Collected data

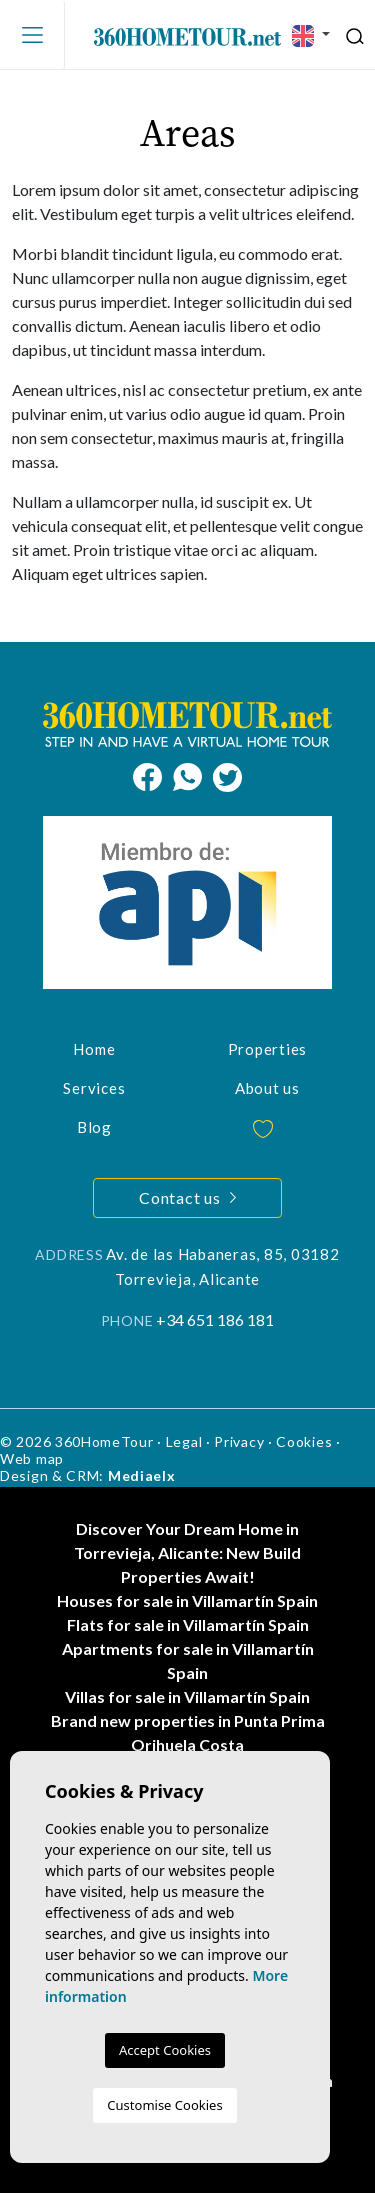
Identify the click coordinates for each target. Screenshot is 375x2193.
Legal (184, 1441)
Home (94, 1049)
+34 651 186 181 (215, 1319)
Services (94, 1088)
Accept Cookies (165, 2050)
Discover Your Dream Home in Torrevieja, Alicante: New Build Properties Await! (187, 1552)
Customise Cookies (164, 2105)
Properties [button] (268, 1049)
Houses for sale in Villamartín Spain (187, 1600)
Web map (32, 1458)
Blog (94, 1127)
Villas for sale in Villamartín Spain (187, 1696)
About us (267, 1088)
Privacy (239, 1441)
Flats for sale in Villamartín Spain (188, 1624)
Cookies (304, 1441)
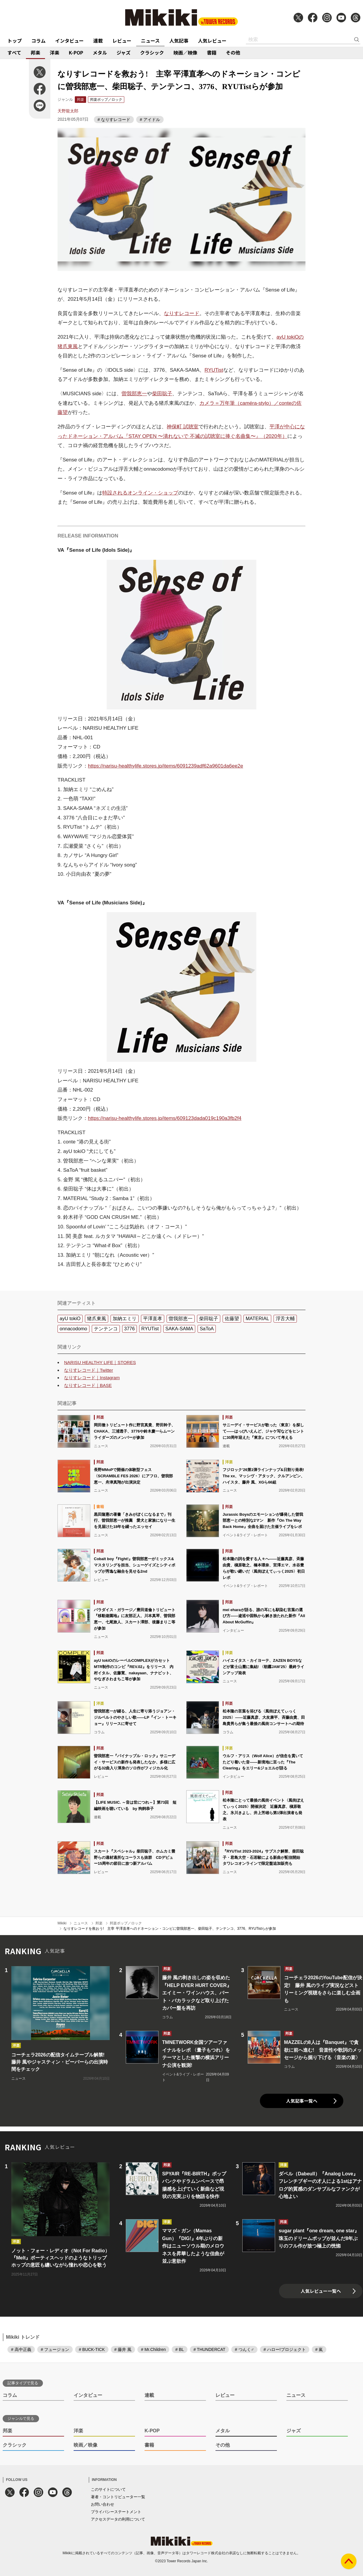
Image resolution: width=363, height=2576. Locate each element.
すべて (14, 52)
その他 (233, 52)
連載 (98, 40)
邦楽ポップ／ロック (106, 99)
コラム (38, 40)
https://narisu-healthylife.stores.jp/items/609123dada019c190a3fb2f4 (164, 1118)
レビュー (121, 40)
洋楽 (54, 52)
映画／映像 (185, 52)
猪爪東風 (96, 1318)
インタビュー (69, 40)
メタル (100, 52)
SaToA (207, 1328)
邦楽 (35, 52)
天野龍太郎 (68, 111)
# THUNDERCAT (209, 2349)
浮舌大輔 (285, 1318)
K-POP (76, 52)
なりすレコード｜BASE (88, 1385)
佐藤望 (232, 1318)
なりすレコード (181, 313)
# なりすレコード (113, 119)
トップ (14, 40)
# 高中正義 (21, 2349)
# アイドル (150, 119)
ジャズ (124, 52)
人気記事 (178, 40)
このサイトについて (108, 2489)
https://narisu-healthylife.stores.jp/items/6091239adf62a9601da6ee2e (165, 766)
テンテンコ (106, 1328)
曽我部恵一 (134, 393)
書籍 (211, 52)
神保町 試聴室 (182, 427)
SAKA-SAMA (179, 1328)
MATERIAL (257, 1318)
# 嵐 (319, 2349)
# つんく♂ (244, 2349)
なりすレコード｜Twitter (88, 1370)
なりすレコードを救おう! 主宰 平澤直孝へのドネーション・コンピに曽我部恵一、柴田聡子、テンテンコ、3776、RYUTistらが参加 (169, 1928)
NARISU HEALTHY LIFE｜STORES (100, 1362)
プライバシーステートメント (116, 2512)
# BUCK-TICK (92, 2349)
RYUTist (213, 370)
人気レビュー (212, 40)
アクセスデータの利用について (118, 2519)
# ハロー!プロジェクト (284, 2349)
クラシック (152, 52)
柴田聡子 (162, 393)
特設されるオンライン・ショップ (140, 493)
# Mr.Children (153, 2349)
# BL (179, 2349)
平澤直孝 (152, 1318)
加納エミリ (124, 1318)
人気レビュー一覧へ (321, 2291)
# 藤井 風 (123, 2349)
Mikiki (62, 1923)
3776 (129, 1328)
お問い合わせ (102, 2504)
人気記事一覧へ (301, 2101)
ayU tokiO (70, 1318)
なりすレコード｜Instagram (92, 1377)
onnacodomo (73, 1328)
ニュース (150, 40)
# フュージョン (55, 2349)
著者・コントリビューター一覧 (118, 2497)
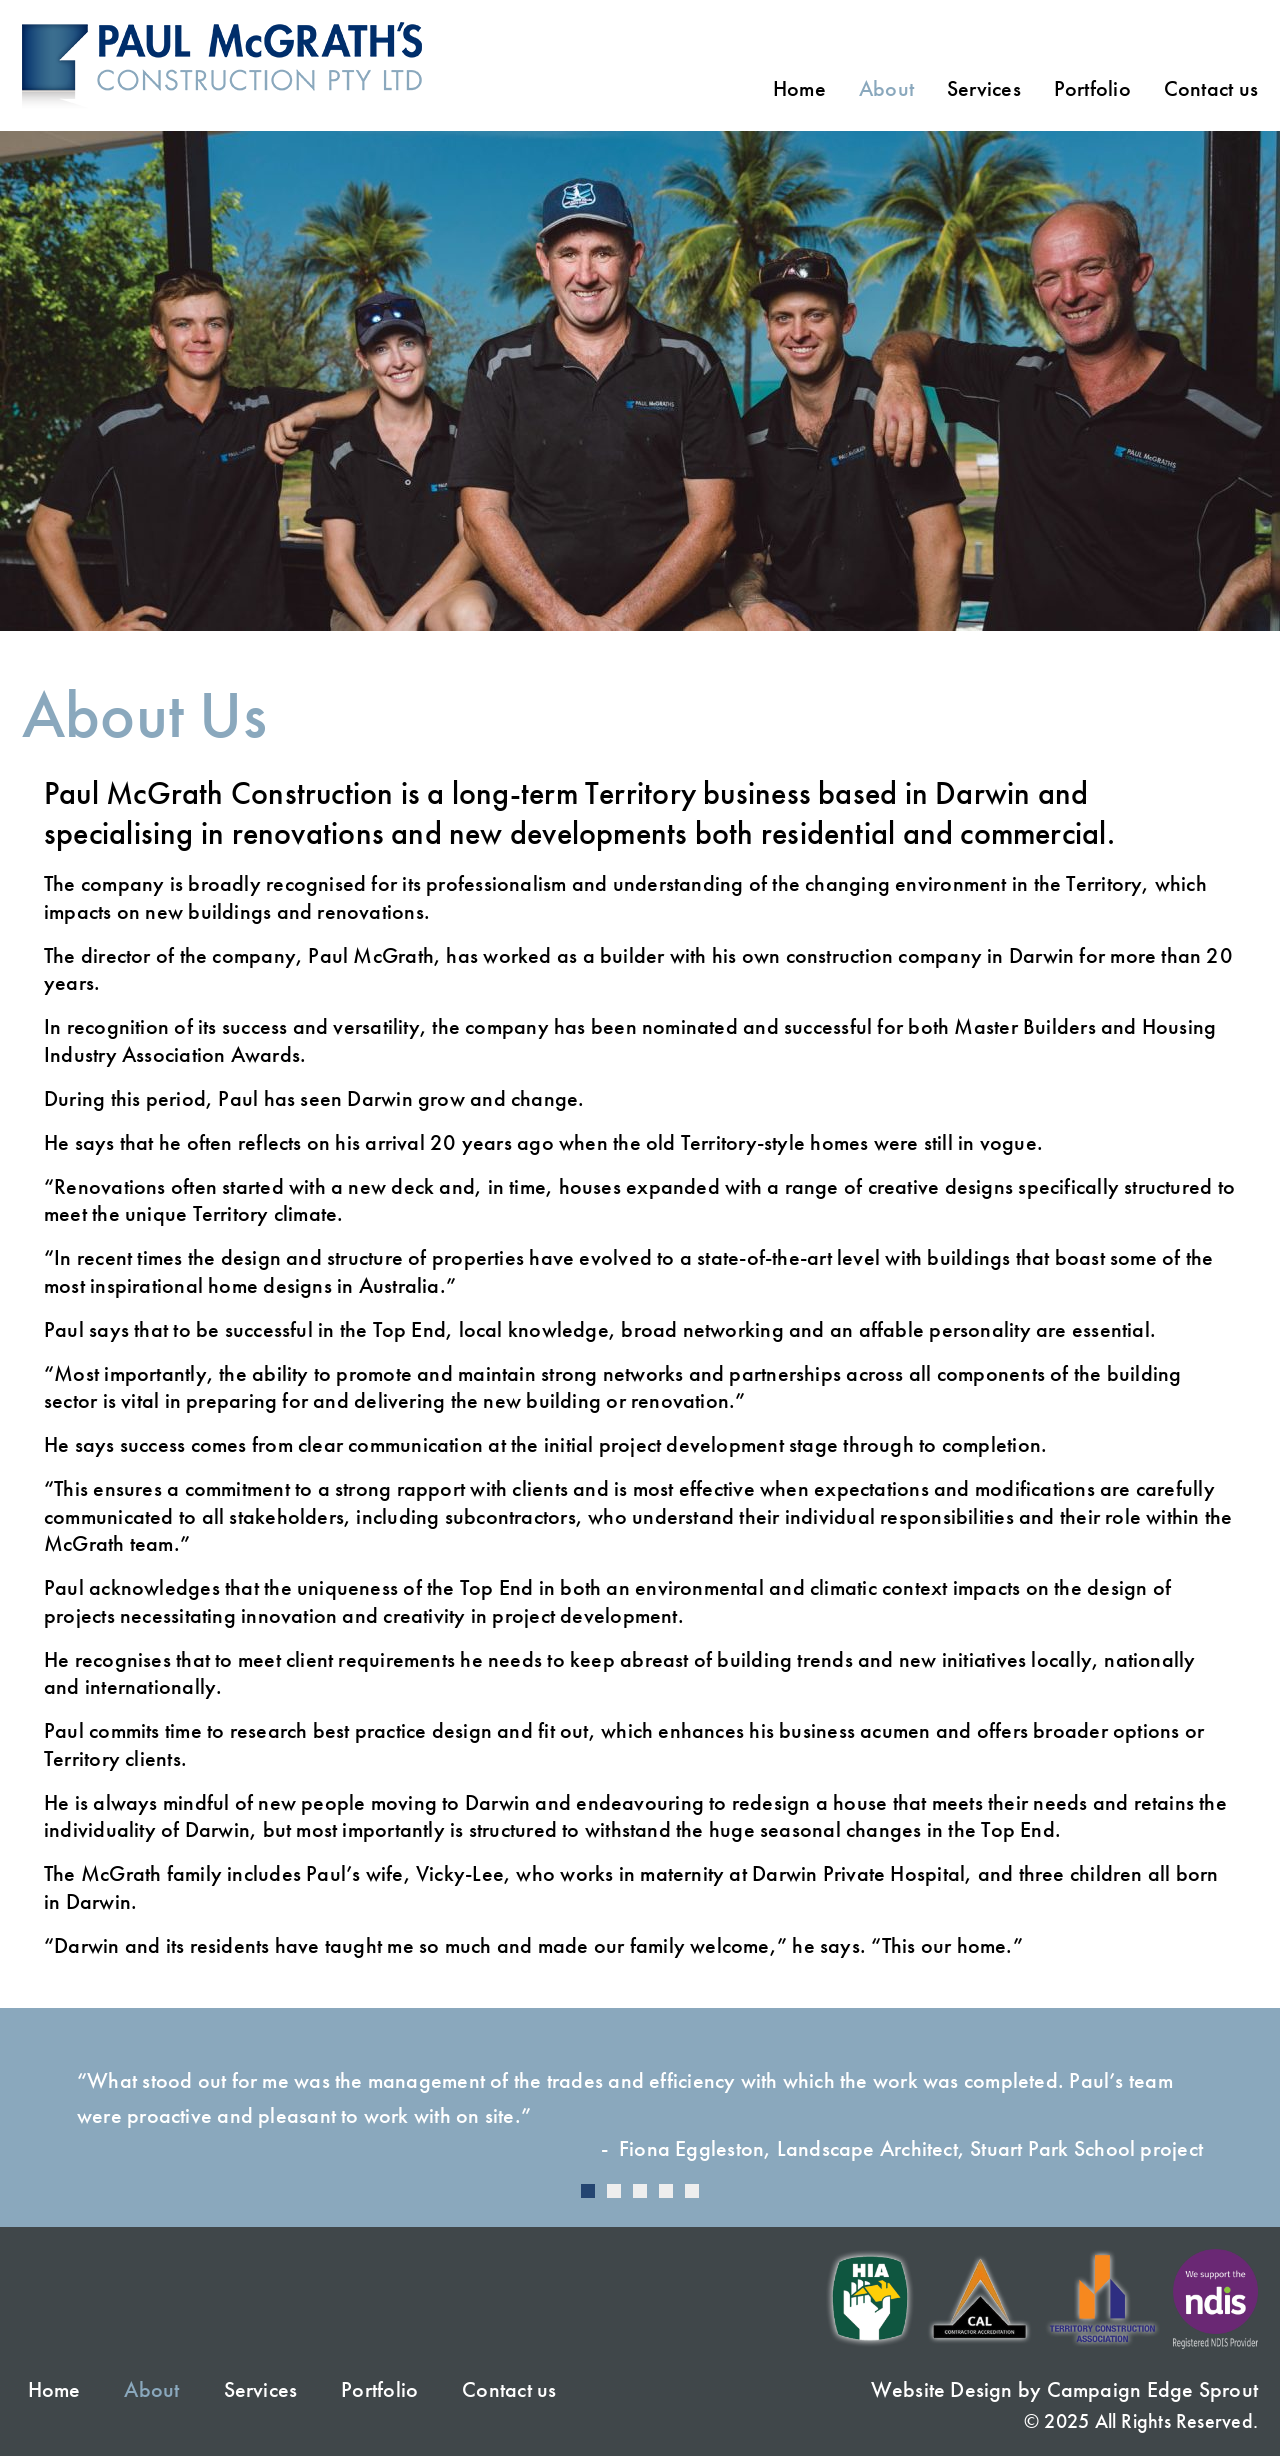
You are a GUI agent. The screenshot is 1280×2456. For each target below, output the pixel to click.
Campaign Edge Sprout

YOUR TASK. Output each entry exactly. Skip the pictures.

SOLUTION.
Identify the click coordinates for each target. Screenshot is 375x2193.
Legal (184, 1441)
Home (94, 1049)
+34 651 186 181 (215, 1319)
Services (94, 1088)
Accept Cookies (165, 2050)
Discover Your Dream Home in Torrevieja, Alicante: New Build Properties Await! (187, 1552)
Customise Cookies (164, 2105)
Properties [button] (268, 1049)
Houses for sale in Villamartín Spain (187, 1600)
Web map (32, 1458)
Blog (94, 1127)
Villas for sale in Villamartín Spain (187, 1696)
About us (267, 1088)
Privacy (239, 1441)
Flats for sale in Villamartín Spain (188, 1624)
Cookies (304, 1441)
Image resolution: width=363, height=2576. Locate each element.
すべて (14, 52)
その他 (233, 52)
連載 (98, 40)
邦楽ポップ／ロック (106, 99)
コラム (38, 40)
https://narisu-healthylife.stores.jp/items/609123dada019c190a3fb2f4 (164, 1118)
レビュー (121, 40)
洋楽 (54, 52)
映画／映像 (185, 52)
猪爪東風 (96, 1318)
インタビュー (69, 40)
メタル (100, 52)
SaToA (207, 1328)
邦楽 (35, 52)
天野龍太郎 (68, 111)
# THUNDERCAT (209, 2349)
浮舌大輔 (285, 1318)
K-POP (76, 52)
なりすレコード｜BASE (88, 1385)
佐藤望 (232, 1318)
なりすレコード (181, 313)
# なりすレコード (113, 119)
トップ (14, 40)
# 高中正義 (21, 2349)
# アイドル (150, 119)
ジャズ (124, 52)
人気記事 (178, 40)
このサイトについて (108, 2489)
https://narisu-healthylife.stores.jp/items/6091239adf62a9601da6ee2e (165, 766)
テンテンコ (106, 1328)
曽我部恵一 (134, 393)
書籍 (211, 52)
神保町 試聴室 (182, 427)
SAKA-SAMA (179, 1328)
MATERIAL (257, 1318)
# 嵐 (319, 2349)
# つんく♂ (244, 2349)
なりすレコード｜Twitter (88, 1370)
なりすレコードを救おう! 主宰 平澤直孝へのドネーション・コンピに曽我部恵一、柴田聡子、テンテンコ、3776、RYUTistらが参加 (169, 1928)
NARISU HEALTHY LIFE｜STORES (100, 1362)
プライバシーステートメント (116, 2512)
# BUCK-TICK (92, 2349)
RYUTist (213, 370)
人気レビュー (212, 40)
アクセスデータの利用について (118, 2519)
# ハロー!プロジェクト (284, 2349)
クラシック (152, 52)
柴田聡子 (162, 393)
特設されるオンライン・ショップ (140, 493)
# Mr.Children (153, 2349)
# BL (179, 2349)
平澤直孝 (152, 1318)
加納エミリ (124, 1318)
人気レビュー一覧へ (321, 2291)
# 藤井 風 (123, 2349)
Mikiki (62, 1923)
3776 (129, 1328)
お問い合わせ (102, 2504)
人気記事一覧へ (301, 2101)
ayU tokiO (70, 1318)
なりすレコード｜Instagram (92, 1377)
onnacodomo (73, 1328)
ニュース (150, 40)
# フュージョン (55, 2349)
著者・コントリビューター一覧 (118, 2497)
You are a GUI agent. The screenshot is 1280×2456. For each target below, output the pixel to click.
Campaign Edge Sprout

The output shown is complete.